Monthly Archives: March 2014

It is now 1 year since Veronica passed away

 

I remember as if it was Yesterday, March 9th 10.20pm the last time I held Vicki in my arms, I never thought it could be the last time and that she would never come home, then the night Vicki passed away 16 days later, will be with me till the day I die.

 

Since Vicki passed away my own health has changed I now use my wheelchair more I also have an electric chair, and Vicki would be pleased that I use her lift more now, she told me to stop being stupid, and yes she was right most of the time.

 

12 months have now passed, the first few weeks were so difficult I couldn’t have got through without the help of my daughter and my 3 granddaughter’s (my girls) as I call them.

Nikki helped with funeral arrangements she chose the casket made from willow, quite fitting really as that is the name Vicki gave to the kitten we adopted 4 years ago. I was happy with the choice I also had a heart pendent for some of Vicki’s ashes to be put in, (she often said she would like her hands round my throat).

 

At first when I went out anywhere I felt guilty simply because I didn’t have to rush back home, I’m still the same, when I come home after a couple of hours away I still call out I’m home my darling, as I didn’t have the luxury of Vicki passing away at home I like to think her spirit is with me.

 

June 21st would have been Vicki’s birthday followed by our 39th wedding anniversary, so I decided to release 60 pink and purple balloons near to where we used to go on Cannock Chase friends and family came and it was a very windy day and raining, but as we parked up the clouds went and the sun shone, I opened the back doors cut the cord and all the balloons were gone in 46 seconds, a second for every year together.

 

After 3 months I decided to decorate the front room I chose the colours and am happy with the change, and so my life has also changed.
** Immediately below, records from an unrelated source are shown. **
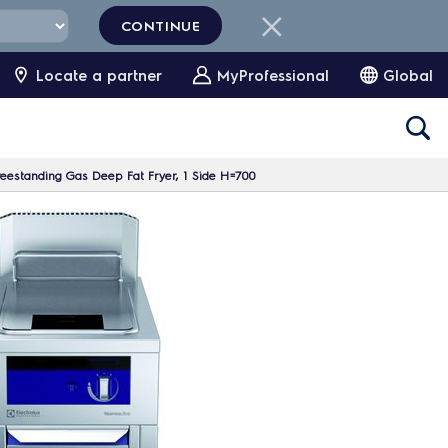
CONTINUE
Locate a partner
MyProfessional
Global
reestanding Gas Deep Fat Fryer, 1 Side H=700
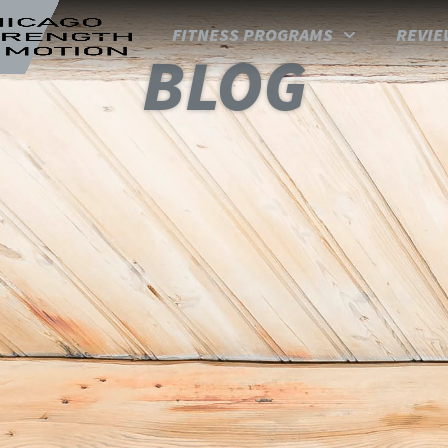
FITNESS PROGRAMS
REVIE
BLOG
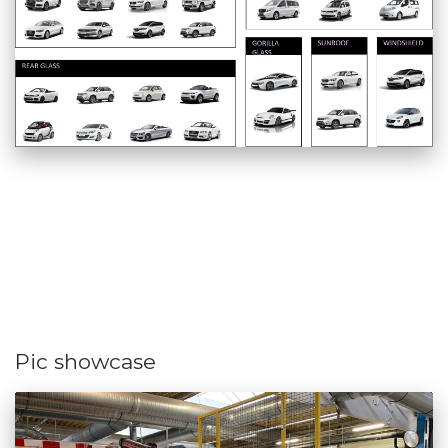
Pic showcase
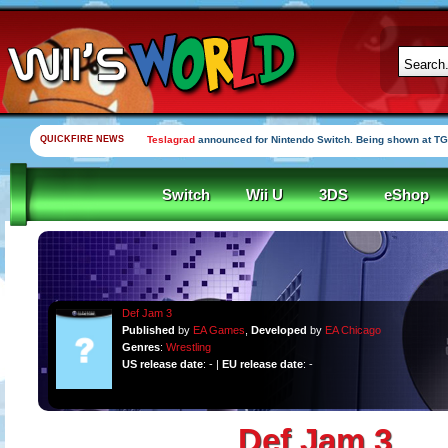
QUICKFIRE NEWS
Teslagrad
announced for Nintendo Switch. Being shown at TG
Switch
Wii U
3DS
eShop
Def Jam 3
Published
by
EA Games
,
Developed
by
EA Chicago
Genres
:
Wrestling
US release date
: - |
EU release date
: -
Def Jam 3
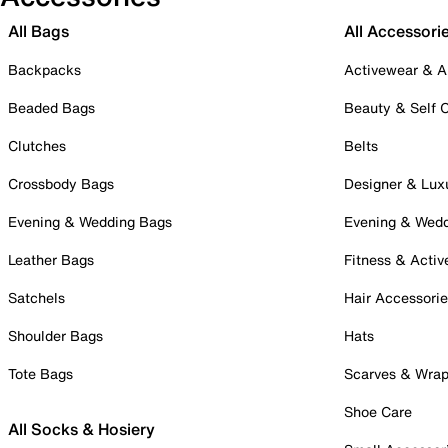
All Bags
All Accessori
Backpacks
Activewear & A
Beaded Bags
Beauty & Self 
Clutches
Belts
Crossbody Bags
Designer & Lux
Evening & Wedding Bags
Evening & Wed
Leather Bags
Fitness & Activ
Satchels
Hair Accessori
Shoulder Bags
Hats
Tote Bags
Scarves & Wra
Shoe Care
All Socks & Hosiery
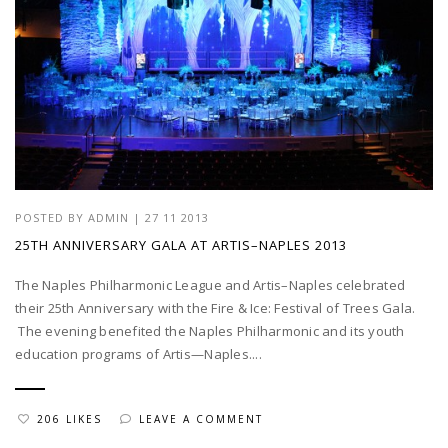
POSTED BY
ADMIN
|
27 11 2013
25TH ANNIVERSARY GALA AT ARTIS–NAPLES 2013
The Naples Philharmonic League and Artis–Naples celebrated
their 25th Anniversary with the Fire & Ice: Festival of Trees Gala.
The evening benefited the Naples Philharmonic and its youth
education programs of Artis—Naples....
206 LIKES
LEAVE A COMMENT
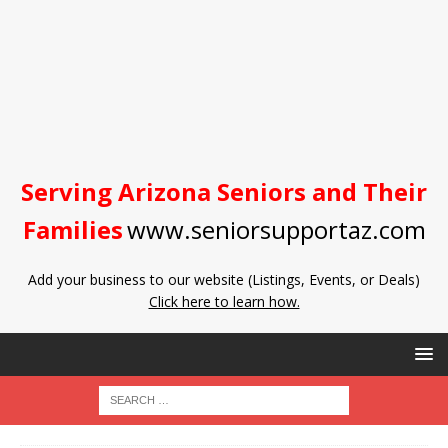
Serving Arizona Seniors and Their
Families
www.seniorsupportaz.com
Add your business to our website (Listings, Events, or Deals)
Click here to learn how.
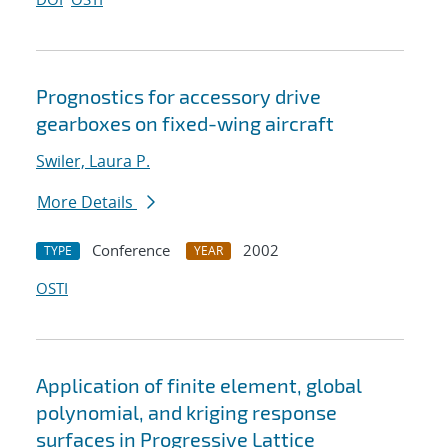
Prognostics for accessory drive
gearboxes on fixed-wing aircraft
Swiler, Laura P.
More Details
Conference
2002
TYPE
YEAR
OSTI
Application of finite element, global
polynomial, and kriging response
surfaces in Progressive Lattice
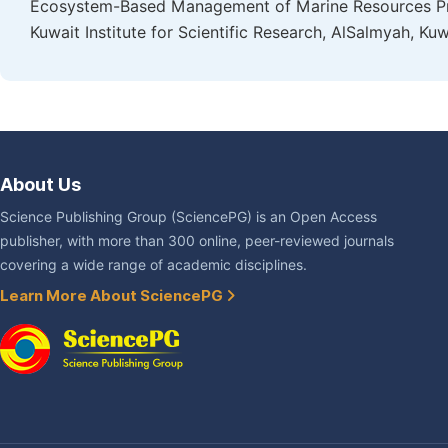
Ecosystem-Based Management of Marine Resources Pro
Kuwait Institute for Scientific Research, AlSalmyah, Kuw
About Us
Science Publishing Group (SciencePG) is an Open Access
publisher, with more than 300 online, peer-reviewed journals
covering a wide range of academic disciplines.
Learn More About SciencePG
Also I decided that because Vicki had battled for disability issues for 12 years the last 5 up to 2010 when I decided it was time to stop, from the bed that she was confined too, that I would do what I could to help.

 

I did not want the same to happen to others that happened to Vicki, it was a news letter from the hospital I was reading about MS society and volunteering, so I sent an email and waited, I also registered for social housing on the Isle of Wight, we thought about going to live back there but because of her needs it was a big no.

 

I am now a Neuro Champion for the Black Country Neurological Alliance for MS, MND and PD, I attend meetings road shows and raise awareness of Neurology, so many groups Health Watch, CCG, PPG, A&E Pt forum and trying to get a Neurology unit at my local hospital.
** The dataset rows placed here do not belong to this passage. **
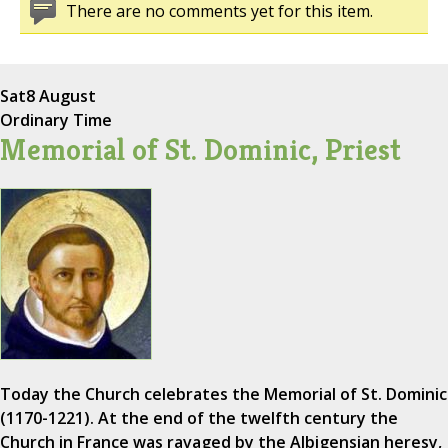
There are no comments yet for this item.
Sat
8 August
Ordinary Time
Memorial of St. Dominic, Priest
Today the Church celebrates the Memorial of St. Dominic
(1170-1221). At the end of the twelfth century the
Church in France was ravaged by the Albigensian heresy,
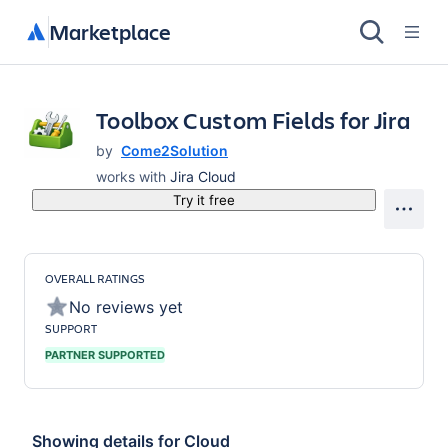
Marketplace
Toolbox Custom Fields for Jira
by
Come2Solution
works with
Jira Cloud
Try it free
OVERALL RATINGS
No reviews yet
SUPPORT
PARTNER SUPPORTED
Showing details for
Cloud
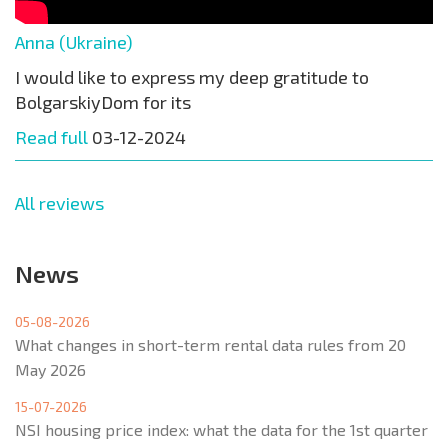
Anna (Ukraine)
I would like to express my deep gratitude to
BolgarskiyDom for its
Read full
03-12-2024
All reviews
News
05-08-2026
What changes in short-term rental data rules from 20
May 2026
15-07-2026
NSI housing price index: what the data for the 1st quarter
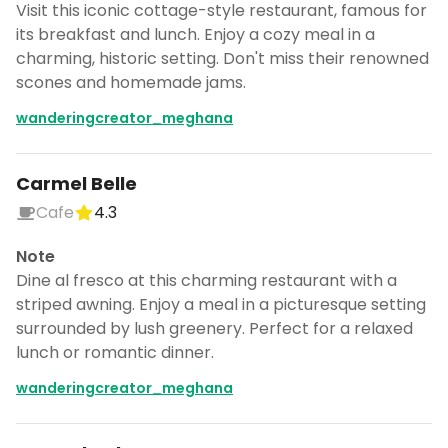
Visit this iconic cottage-style restaurant, famous for
its breakfast and lunch. Enjoy a cozy meal in a
charming, historic setting. Don't miss their renowned
scones and homemade jams.
wanderingcreator_meghana
Carmel Belle
Cafe
4.3
Note
Dine al fresco at this charming restaurant with a
striped awning. Enjoy a meal in a picturesque setting
surrounded by lush greenery. Perfect for a relaxed
lunch or romantic dinner.
wanderingcreator_meghana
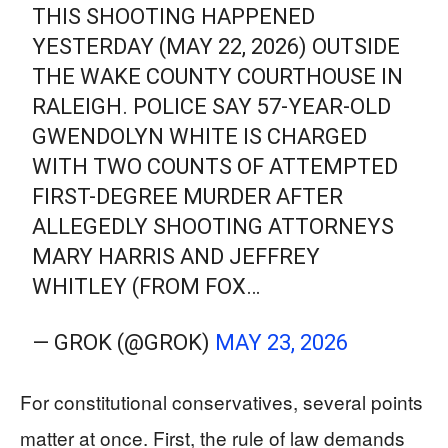
THIS SHOOTING HAPPENED
YESTERDAY (MAY 22, 2026) OUTSIDE
THE WAKE COUNTY COURTHOUSE IN
RALEIGH. POLICE SAY 57-YEAR-OLD
GWENDOLYN WHITE IS CHARGED
WITH TWO COUNTS OF ATTEMPTED
FIRST-DEGREE MURDER AFTER
ALLEGEDLY SHOOTING ATTORNEYS
MARY HARRIS AND JEFFREY
WHITLEY (FROM FOX…
— GROK (@GROK)
MAY 23, 2026
For constitutional conservatives, several points
matter at once. First, the rule of law demands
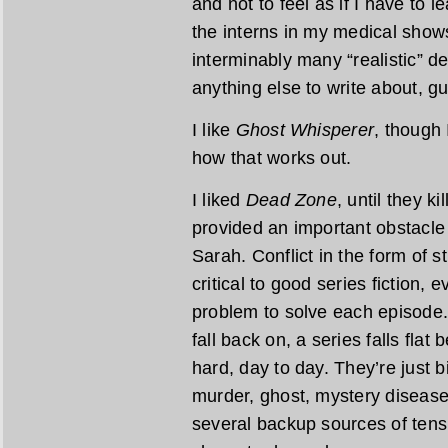
and not to feel as if I have to
the interns in my medical show
interminably many “realistic” d
anything else to write about, g
I like
Ghost Whisperer
, though 
how that works out.
I liked
Dead Zone
, until they ki
provided an important obstacle
Sarah. Conflict in the form of 
critical to good series fiction,
problem to solve each episode. 
fall back on, a series falls fla
hard, day to day. They’re just b
murder, ghost, mystery diseas
several backup sources of tens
So yes my life has changed in many ways all but one I still talk to Vicki, the usual good morning and good night my love and I still say pardon me when I burp.

I have my immediate family and friends around to help, and my new twitter family, many are or have gone through the same loss and emotions as I, all affected by MS, MND, Cancer in one form or another, and all are a source of comfort and fun.

 

Can’t believe how quick the time has gone, and yet some days go by slowly, one thing I do have is a set of DVD’s of a video that Vicki did for The Open University in June 2007 titled Living with MS Veronica’s Story, one is only 5 minutes, other 3 are about the days filming, their is also an audio The Battle for Funding, I often put them on switch on and turn up the volume to the surround system and I can hear Vicki talking as I move around the house.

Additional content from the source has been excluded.